- _WHAT YOU HAVE TO DO_:
Would you write out the entries below word for word, omitting the pictures?

- _DATASET RECORDS_:
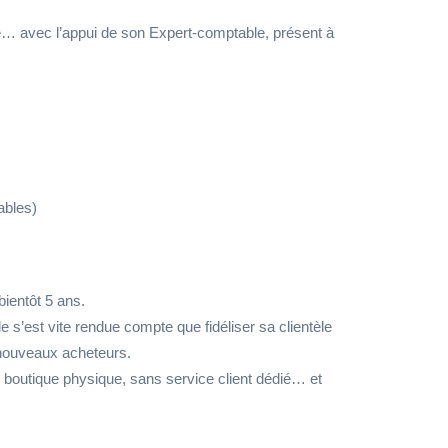
ivité… avec l’appui de son Expert-comptable, présent à
ables)
bientôt 5 ans.
e s’est vite rendue compte que fidéliser sa clientèle
 nouveaux acheteurs.
 boutique physique, sans service client dédié… et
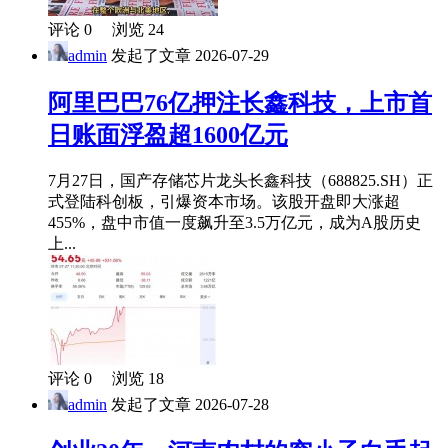
评论 0 浏览 24
admin
发起了文章
2026-07-29
阿里巴巴76亿押注长鑫科技，上市首
日账面浮盈超1600亿元
7月27日，国产存储芯片龙头长鑫科技（688825.SH）正
式登陆科创板，引爆资本市场。该股开盘即大涨超
455%，盘中市值一度飙升至3.5万亿元，成为A股历史
上...
评论 0 浏览 18
admin
发起了文章
2026-07-28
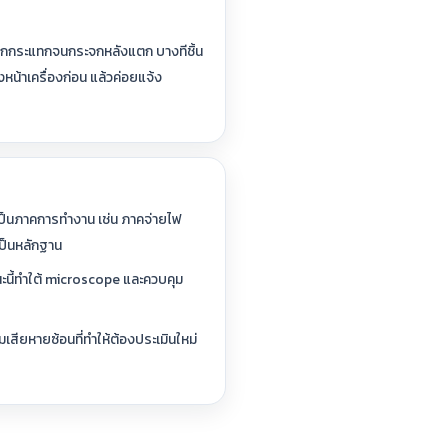
่องตกกระแทกจนกระจกหลังแตก บางทีชิ้น
น้าเครื่องก่อน แล้วค่อยแจ้ง
เป็นภาคการทำงาน เช่น ภาคจ่ายไฟ
ป็นหลักฐาน
ะนี้ทำใต้ microscope และควบคุม
เสียหายซ้อนที่ทำให้ต้องประเมินใหม่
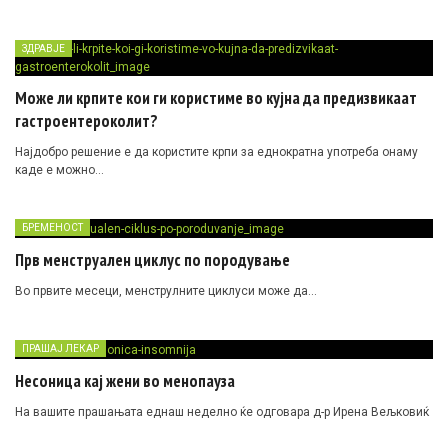
ЗДРАВЈЕ
Може ли крпите кои ги користиме во кујна да предизвикаат
гастроентероколит?
Најдобро решение е да користите крпи за еднократна употреба онаму
каде е можно…
БРЕМЕНОСТ
Прв менструален циклус по породување
Во првите месеци, менструлните циклуси може да…
ПРАШАЈ ЛЕКАР
Несоница кај жени во менопауза
На вашите прашањата еднаш неделно ќе одговара д-р Ирена Вељковиќ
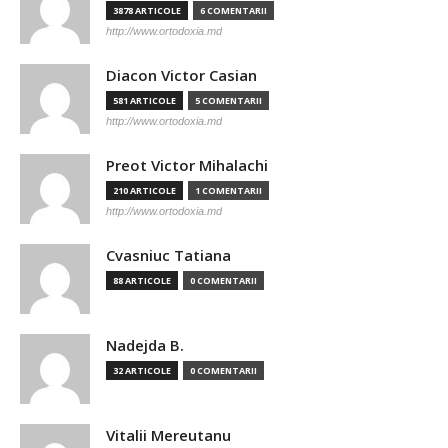
3878 ARTICOLE
6 COMENTARII
http://www.ortodoxia.md
Diacon Victor Casian
581 ARTICOLE
5 COMENTARII
http://www.ortodoxia.md
Preot Victor Mihalachi
210 ARTICOLE
1 COMENTARII
http://www.ortodoxia.md
Cvasniuc Tatiana
88 ARTICOLE
0 COMENTARII
Nadejda B.
32 ARTICOLE
0 COMENTARII
Vitalii Mereutanu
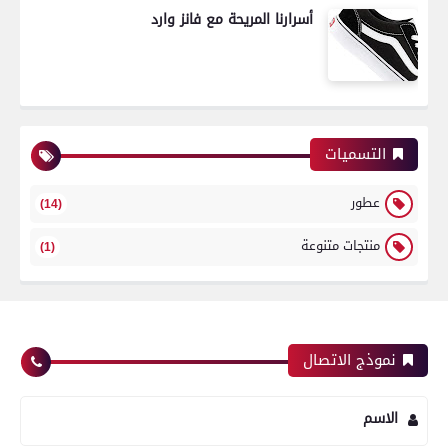
أسرارنا المريحة مع فانز وارد
التسميات
عطور
(14)
منتجات متنوعة
(1)
نموذج الاتصال
الاسم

- _THE ANSWER_:
ivité… avec l’appui de son Expert-comptable, présent à
ables)
bientôt 5 ans.
e s’est vite rendue compte que fidéliser sa clientèle
 nouveaux acheteurs.
 boutique physique, sans service client dédié… et
评论 0 浏览 24
admin
发起了文章
2026-07-29
阿里巴巴76亿押注长鑫科技，上市首
日账面浮盈超1600亿元
7月27日，国产存储芯片龙头长鑫科技（688825.SH）正
式登陆科创板，引爆资本市场。该股开盘即大涨超
455%，盘中市值一度飙升至3.5万亿元，成为A股历史
上...
评论 0 浏览 18
admin
发起了文章
2026-07-28
่องตกกระแทกจนกระจกหลังแตก บางทีชิ้น
น้าเครื่องก่อน แล้วค่อยแจ้ง
เป็นภาคการทำงาน เช่น ภาคจ่ายไฟ
ป็นหลักฐาน
ะนี้ทำใต้ microscope และควบคุม
เสียหายซ้อนที่ทำให้ต้องประเมินใหม่
ЗДРАВЈЕ
Може ли крпите кои ги користиме во кујна да предизвикаат
гастроентероколит?
Најдобро решение е да користите крпи за еднократна употреба онаму
каде е можно…
БРЕМЕНОСТ
Прв менструален циклус по породување
Во првите месеци, менструлните циклуси може да…
ПРАШАЈ ЛЕКАР
Несоница кај жени во менопауза
На вашите прашањата еднаш неделно ќе одговара д-р Ирена Вељковиќ
3878 ARTICOLE
6 COMENTARII
http://www.ortodoxia.md
Diacon Victor Casian
581 ARTICOLE
5 COMENTARII
http://www.ortodoxia.md
Preot Victor Mihalachi
210 ARTICOLE
1 COMENTARII
http://www.ortodoxia.md
Cvasniuc Tatiana
88 ARTICOLE
0 COMENTARII
Nadejda B.
32 ARTICOLE
0 COMENTARII
Vitalii Mereutanu
أسرارنا المريحة مع فانز وارد
التسميات
عطور
(14)
منتجات متنوعة
(1)
نموذج الاتصال
الاسم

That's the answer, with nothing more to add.